Note: you will need to begin this recipe several hours before you want to eat, or even the day before, as the chicken needs time to marinate.
For the jerk spice paste, place the ginger, garlic, chillies and oil in a small bowl and stir to combine. Add the allspice, cinnamon, paprika, thyme, sugar, salt and pepper, and stir well. Rub the spice paste all over the chicken legs – you may want to wear gloves for this as the chillies are mighty hot! Cover and leave to marinate in the fridge for 2 hours, or preferably overnight.
When you are ready to cook the chicken, light the barbecue. If you are using a gas barbecue, fire up one side to get it really hot; if you are using charcoal, heap the coals to one side to give you a hot side and a cool side. Place the chicken on the hot side and cook for about 10–15 minutes, turning regularly until lightly charred all over. Then move to the cool side of the grill and shut the lid. Leave for 20–30 minutes, until cooked through, turning occasionally – the cooking time very much depends on the temperature of the grill and the size of the chicken legs. It’s better to cook low and slow than end up with a charred outside and a raw inside. If you have a meat thermometer, the internal temperature should be 75°C/170°F.

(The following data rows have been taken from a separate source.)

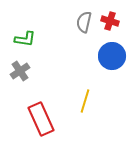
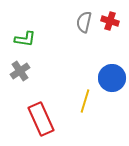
blue circle: moved 22 px down
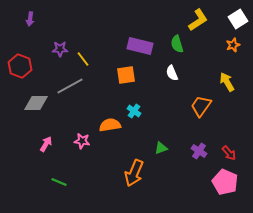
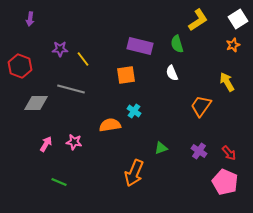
gray line: moved 1 px right, 3 px down; rotated 44 degrees clockwise
pink star: moved 8 px left, 1 px down
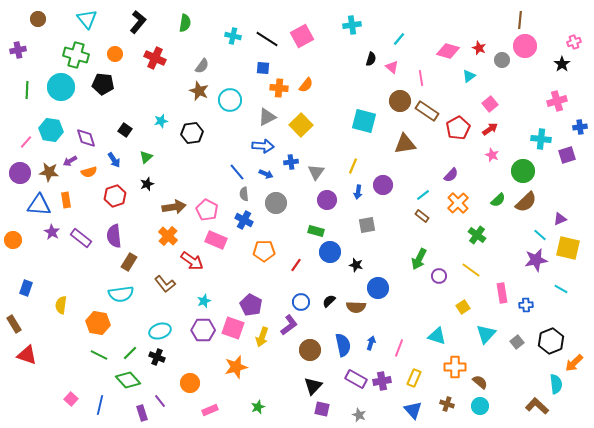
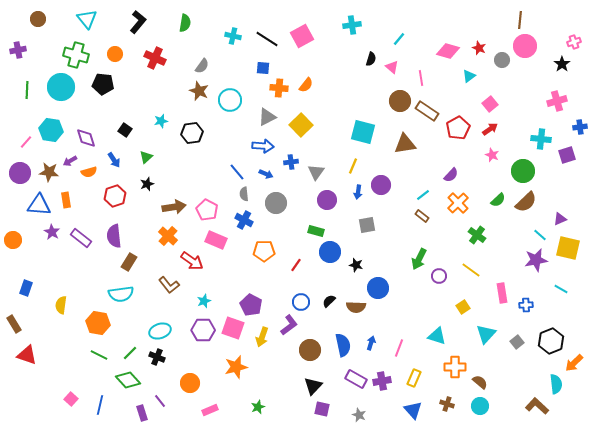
cyan square at (364, 121): moved 1 px left, 11 px down
purple circle at (383, 185): moved 2 px left
brown L-shape at (165, 284): moved 4 px right, 1 px down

While the chicken is grilling, make the rice and peas. Take a medium-sized saucepan with a snug-fitting lid and add the rice. Pour in the coconut milk and 200ml water and add the allspice, thyme, oregano and chilli. Stir well and leave to soak for 30 minutes.
Stir the black beans through the rice and set over a medium heat. Bring to the boil, clamp on the lid and boil for exactly 1 minute. Turn off the heat, but do not remove the lid. Leave the rice to finish cooking undisturbed for 13 minutes. Remove the lid and fluff lightly with a fork. Season to taste with a little salt and freshly ground black pepper, then serve the chicken alongside the rice and peas with lime wedges on the side.